◆ Task to carry out:
Beginning with the first line, please repeat the entries exactly and end on the line that contains "21 (81, 1103)".

#### Data provided ####

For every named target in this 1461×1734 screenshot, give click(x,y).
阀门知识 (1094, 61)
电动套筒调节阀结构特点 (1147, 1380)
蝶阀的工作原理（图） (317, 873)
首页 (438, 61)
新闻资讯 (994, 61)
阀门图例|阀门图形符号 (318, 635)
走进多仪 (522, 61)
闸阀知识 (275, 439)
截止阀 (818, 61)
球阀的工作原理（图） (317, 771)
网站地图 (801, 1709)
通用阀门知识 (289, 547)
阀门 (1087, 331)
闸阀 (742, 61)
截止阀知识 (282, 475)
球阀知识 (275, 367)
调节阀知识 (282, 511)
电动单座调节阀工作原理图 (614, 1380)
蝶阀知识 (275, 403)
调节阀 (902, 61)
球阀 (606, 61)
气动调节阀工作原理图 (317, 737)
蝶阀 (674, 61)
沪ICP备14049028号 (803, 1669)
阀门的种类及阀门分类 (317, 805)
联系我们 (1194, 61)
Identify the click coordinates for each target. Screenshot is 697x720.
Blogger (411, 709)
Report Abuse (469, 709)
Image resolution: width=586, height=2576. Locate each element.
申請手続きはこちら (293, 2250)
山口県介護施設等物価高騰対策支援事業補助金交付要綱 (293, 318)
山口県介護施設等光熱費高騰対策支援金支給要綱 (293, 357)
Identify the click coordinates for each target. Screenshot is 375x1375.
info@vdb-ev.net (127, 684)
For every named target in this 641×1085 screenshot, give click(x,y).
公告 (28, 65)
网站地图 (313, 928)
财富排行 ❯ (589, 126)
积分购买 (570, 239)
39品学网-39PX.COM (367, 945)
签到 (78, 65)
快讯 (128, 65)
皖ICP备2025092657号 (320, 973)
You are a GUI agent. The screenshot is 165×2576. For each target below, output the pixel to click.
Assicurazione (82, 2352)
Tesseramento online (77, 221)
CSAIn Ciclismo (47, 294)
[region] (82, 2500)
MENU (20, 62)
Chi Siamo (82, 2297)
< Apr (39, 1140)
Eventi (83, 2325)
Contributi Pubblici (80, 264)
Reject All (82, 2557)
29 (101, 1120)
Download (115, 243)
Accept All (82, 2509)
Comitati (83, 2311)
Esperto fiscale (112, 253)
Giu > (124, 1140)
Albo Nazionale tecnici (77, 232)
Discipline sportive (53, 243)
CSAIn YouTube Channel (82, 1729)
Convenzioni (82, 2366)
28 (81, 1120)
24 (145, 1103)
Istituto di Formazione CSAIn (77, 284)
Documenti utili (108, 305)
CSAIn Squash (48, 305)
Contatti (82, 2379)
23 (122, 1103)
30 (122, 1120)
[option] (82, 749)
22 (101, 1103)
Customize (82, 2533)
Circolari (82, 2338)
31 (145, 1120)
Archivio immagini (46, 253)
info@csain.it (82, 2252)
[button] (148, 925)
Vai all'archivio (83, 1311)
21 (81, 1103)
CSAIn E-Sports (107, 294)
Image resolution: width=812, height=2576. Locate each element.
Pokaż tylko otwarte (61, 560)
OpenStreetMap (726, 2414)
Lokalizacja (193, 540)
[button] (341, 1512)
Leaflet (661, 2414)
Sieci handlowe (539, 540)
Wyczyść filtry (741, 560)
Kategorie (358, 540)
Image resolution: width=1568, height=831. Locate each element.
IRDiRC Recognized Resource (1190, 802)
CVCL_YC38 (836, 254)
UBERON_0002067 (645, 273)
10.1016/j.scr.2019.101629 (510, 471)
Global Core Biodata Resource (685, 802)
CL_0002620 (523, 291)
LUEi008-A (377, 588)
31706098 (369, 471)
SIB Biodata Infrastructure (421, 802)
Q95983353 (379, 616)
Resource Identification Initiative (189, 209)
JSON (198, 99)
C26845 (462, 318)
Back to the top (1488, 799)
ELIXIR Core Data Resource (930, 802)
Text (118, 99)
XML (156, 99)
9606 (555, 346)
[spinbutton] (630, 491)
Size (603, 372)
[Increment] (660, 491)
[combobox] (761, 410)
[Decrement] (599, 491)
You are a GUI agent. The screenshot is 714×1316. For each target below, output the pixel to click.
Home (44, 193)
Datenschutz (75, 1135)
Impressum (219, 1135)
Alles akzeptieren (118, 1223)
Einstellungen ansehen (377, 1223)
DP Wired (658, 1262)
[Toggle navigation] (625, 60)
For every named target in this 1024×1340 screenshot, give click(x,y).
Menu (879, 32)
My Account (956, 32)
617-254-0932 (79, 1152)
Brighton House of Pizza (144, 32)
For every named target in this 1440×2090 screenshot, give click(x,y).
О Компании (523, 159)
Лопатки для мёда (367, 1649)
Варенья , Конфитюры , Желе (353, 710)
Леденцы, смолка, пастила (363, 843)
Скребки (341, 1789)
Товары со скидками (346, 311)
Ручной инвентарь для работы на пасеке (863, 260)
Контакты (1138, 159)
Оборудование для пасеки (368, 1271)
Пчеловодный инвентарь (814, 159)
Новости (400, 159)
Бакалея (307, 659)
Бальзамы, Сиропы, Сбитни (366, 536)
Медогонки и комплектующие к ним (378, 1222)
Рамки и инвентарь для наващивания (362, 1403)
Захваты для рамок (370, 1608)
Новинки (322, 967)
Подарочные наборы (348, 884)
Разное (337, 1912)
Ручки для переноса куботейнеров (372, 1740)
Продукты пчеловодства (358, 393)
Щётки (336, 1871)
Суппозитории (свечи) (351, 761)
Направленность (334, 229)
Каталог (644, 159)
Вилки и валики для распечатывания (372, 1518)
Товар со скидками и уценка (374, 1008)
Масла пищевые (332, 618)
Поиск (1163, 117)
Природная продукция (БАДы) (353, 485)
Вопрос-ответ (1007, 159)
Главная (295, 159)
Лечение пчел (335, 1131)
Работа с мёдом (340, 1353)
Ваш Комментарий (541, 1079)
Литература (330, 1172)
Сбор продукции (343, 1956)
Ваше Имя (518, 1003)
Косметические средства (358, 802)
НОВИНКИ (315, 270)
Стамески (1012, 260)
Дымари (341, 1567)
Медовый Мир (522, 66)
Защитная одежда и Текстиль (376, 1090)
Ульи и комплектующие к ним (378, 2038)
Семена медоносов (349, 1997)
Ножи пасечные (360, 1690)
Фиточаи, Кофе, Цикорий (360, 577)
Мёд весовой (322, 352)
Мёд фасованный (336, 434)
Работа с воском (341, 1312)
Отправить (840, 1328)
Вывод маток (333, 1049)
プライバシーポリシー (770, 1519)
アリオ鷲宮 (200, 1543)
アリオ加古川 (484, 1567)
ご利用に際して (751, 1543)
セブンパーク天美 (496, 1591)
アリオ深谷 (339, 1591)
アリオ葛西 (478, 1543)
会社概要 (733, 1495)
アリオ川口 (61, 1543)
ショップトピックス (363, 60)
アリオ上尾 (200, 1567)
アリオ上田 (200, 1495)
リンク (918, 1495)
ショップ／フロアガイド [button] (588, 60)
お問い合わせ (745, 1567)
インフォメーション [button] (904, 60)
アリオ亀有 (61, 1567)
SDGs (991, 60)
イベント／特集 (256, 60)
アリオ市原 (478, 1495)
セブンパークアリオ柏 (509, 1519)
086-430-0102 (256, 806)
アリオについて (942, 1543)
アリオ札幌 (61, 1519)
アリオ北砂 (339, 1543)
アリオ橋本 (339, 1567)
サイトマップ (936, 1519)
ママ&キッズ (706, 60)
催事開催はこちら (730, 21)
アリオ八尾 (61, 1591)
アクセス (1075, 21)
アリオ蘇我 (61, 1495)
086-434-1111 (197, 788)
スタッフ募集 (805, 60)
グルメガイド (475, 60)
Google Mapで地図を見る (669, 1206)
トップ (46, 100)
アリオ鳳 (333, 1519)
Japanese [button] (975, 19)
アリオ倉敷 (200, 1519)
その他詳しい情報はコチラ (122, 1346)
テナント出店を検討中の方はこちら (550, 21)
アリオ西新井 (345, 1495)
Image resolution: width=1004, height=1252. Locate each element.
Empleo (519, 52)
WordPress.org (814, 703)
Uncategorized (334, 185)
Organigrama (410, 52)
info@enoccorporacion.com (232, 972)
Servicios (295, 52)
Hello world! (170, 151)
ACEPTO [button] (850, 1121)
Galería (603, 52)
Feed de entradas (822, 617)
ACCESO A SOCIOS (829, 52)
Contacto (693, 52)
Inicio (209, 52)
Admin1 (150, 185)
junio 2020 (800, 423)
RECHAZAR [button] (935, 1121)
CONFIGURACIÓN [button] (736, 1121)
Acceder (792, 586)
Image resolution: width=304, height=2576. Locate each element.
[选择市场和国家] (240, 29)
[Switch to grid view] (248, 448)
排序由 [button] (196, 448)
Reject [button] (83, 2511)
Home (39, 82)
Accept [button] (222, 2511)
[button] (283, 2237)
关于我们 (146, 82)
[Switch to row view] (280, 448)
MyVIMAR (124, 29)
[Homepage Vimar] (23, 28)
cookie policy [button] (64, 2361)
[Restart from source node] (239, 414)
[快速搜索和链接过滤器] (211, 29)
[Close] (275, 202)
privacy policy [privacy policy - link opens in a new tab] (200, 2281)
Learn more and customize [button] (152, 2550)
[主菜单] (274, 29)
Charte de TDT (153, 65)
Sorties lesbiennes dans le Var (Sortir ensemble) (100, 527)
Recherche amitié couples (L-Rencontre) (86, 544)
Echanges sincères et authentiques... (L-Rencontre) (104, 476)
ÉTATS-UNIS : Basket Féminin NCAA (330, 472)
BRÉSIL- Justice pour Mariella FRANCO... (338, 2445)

####

◆ Result of the exercise:
For every named target in this 1461×1734 screenshot, give click(x,y).
阀门知识 (1094, 61)
电动套筒调节阀结构特点 (1147, 1380)
蝶阀的工作原理（图） (317, 873)
首页 (438, 61)
新闻资讯 (994, 61)
阀门图例|阀门图形符号 (318, 635)
走进多仪 (522, 61)
闸阀知识 (275, 439)
截止阀 (818, 61)
球阀的工作原理（图） (317, 771)
网站地图 (801, 1709)
通用阀门知识 (289, 547)
阀门 (1087, 331)
闸阀 (742, 61)
截止阀知识 (282, 475)
球阀知识 (275, 367)
调节阀知识 (282, 511)
电动单座调节阀工作原理图 (614, 1380)
蝶阀知识 (275, 403)
调节阀 (902, 61)
球阀 (606, 61)
气动调节阀工作原理图 (317, 737)
蝶阀 (674, 61)
沪ICP备14049028号 (803, 1669)
阀门的种类及阀门分类 (317, 805)
联系我们 (1194, 61)
Identify the click coordinates for each target. Screenshot is 697x720.
Blogger (411, 709)
Report Abuse (469, 709)
Image resolution: width=586, height=2576. Locate each element.
申請手続きはこちら (293, 2250)
山口県介護施設等物価高騰対策支援事業補助金交付要綱 (293, 318)
山口県介護施設等光熱費高騰対策支援金支給要綱 (293, 357)
Identify the click coordinates for each target. Screenshot is 375x1375.
info@vdb-ev.net (127, 684)
For every named target in this 641×1085 screenshot, give click(x,y).
公告 (28, 65)
网站地图 (313, 928)
财富排行 ❯ (589, 126)
积分购买 (570, 239)
39品学网-39PX.COM (367, 945)
签到 (78, 65)
快讯 (128, 65)
皖ICP备2025092657号 (320, 973)
You are a GUI agent. The screenshot is 165×2576. For each target below, output the pixel to click.
Assicurazione (82, 2352)
Tesseramento online (77, 221)
CSAIn Ciclismo (47, 294)
[region] (82, 2500)
MENU (20, 62)
Chi Siamo (82, 2297)
< Apr (39, 1140)
Eventi (83, 2325)
Contributi Pubblici (80, 264)
Reject All (82, 2557)
29 (101, 1120)
Download (115, 243)
Accept All (82, 2509)
Comitati (83, 2311)
Esperto fiscale (112, 253)
Giu > (124, 1140)
Albo Nazionale tecnici (77, 232)
Discipline sportive (53, 243)
CSAIn YouTube Channel (82, 1729)
Convenzioni (82, 2366)
28 (81, 1120)
24 (145, 1103)
Istituto di Formazione CSAIn (77, 284)
Documenti utili (108, 305)
CSAIn Squash (48, 305)
Contatti (82, 2379)
23 (122, 1103)
30 (122, 1120)
[option] (82, 749)
22 (101, 1103)
Customize (82, 2533)
Circolari (82, 2338)
31 (145, 1120)
Archivio immagini (46, 253)
info@csain.it (82, 2252)
[button] (148, 925)
Vai all'archivio (83, 1311)
21 (81, 1103)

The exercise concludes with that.